[Stored data entries]

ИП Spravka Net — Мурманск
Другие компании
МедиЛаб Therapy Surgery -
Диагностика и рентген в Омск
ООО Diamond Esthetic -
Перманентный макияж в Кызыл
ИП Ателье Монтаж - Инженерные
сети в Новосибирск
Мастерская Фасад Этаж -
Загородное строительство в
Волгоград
* * *
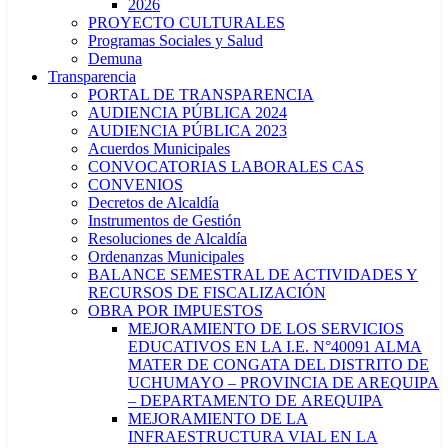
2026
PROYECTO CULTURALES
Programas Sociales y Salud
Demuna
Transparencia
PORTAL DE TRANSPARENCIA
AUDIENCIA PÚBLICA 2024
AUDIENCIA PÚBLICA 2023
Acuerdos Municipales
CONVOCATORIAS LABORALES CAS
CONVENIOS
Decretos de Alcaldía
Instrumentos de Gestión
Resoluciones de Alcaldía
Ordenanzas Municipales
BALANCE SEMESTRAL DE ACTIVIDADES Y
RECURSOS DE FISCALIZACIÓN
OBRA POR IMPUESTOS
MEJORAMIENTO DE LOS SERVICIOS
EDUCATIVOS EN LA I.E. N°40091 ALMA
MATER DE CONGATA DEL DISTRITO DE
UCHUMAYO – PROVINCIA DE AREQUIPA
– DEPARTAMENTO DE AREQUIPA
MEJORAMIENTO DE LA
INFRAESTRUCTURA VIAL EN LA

Work order
One stretch of the lines above is wanted, from the line that contains "AUDIENCIA PÚBLICA 2023" through the line that contains "INFRAESTRUCTURA VIAL EN LA". Output it exactly.

Response below
AUDIENCIA PÚBLICA 2023
Acuerdos Municipales
CONVOCATORIAS LABORALES CAS
CONVENIOS
Decretos de Alcaldía
Instrumentos de Gestión
Resoluciones de Alcaldía
Ordenanzas Municipales
BALANCE SEMESTRAL DE ACTIVIDADES Y
RECURSOS DE FISCALIZACIÓN
OBRA POR IMPUESTOS
MEJORAMIENTO DE LOS SERVICIOS
EDUCATIVOS EN LA I.E. N°40091 ALMA
MATER DE CONGATA DEL DISTRITO DE
UCHUMAYO – PROVINCIA DE AREQUIPA
– DEPARTAMENTO DE AREQUIPA
MEJORAMIENTO DE LA
INFRAESTRUCTURA VIAL EN LA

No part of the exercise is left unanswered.